*** Opening Dataset extract ***

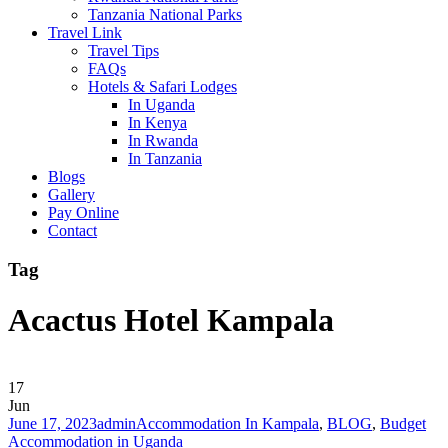
Tanzania National Parks
Travel Link
Travel Tips
FAQs
Hotels & Safari Lodges
In Uganda
In Kenya
In Rwanda
In Tanzania
Blogs
Gallery
Pay Online
Contact
Tag
Acactus Hotel Kampala
17
Jun
June 17, 2023
admin
Accommodation In Kampala
,
BLOG
,
Budget
Accommodation in Uganda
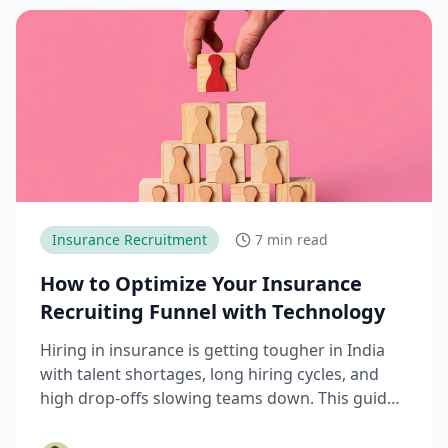
Insurance Recruitment
7 min read
How to Optimize Your Insurance
Recruiting Funnel with Technology
Hiring in insurance is getting tougher in India
with talent shortages, long hiring cycles, and
high drop-offs slowing teams down. This guide
explains how modern AI hiring software and
hiring technology help insurance companies fix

*** Closing Dataset extract ***

● Aim of the exercise
Reproduce the listing exactly, but omit every picture in it.

● Response to the exercise
Tanzania National Parks
Travel Link
Travel Tips
FAQs
Hotels & Safari Lodges
In Uganda
In Kenya
In Rwanda
In Tanzania
Blogs
Gallery
Pay Online
Contact
Tag
Acactus Hotel Kampala
17
Jun
June 17, 2023
admin
Accommodation In Kampala
,
BLOG
,
Budget
Accommodation in Uganda
Insurance Recruitment
7 min read
How to Optimize Your Insurance
Recruiting Funnel with Technology
Hiring in insurance is getting tougher in India
with talent shortages, long hiring cycles, and
high drop-offs slowing teams down. This guide
explains how modern AI hiring software and
hiring technology help insurance companies fix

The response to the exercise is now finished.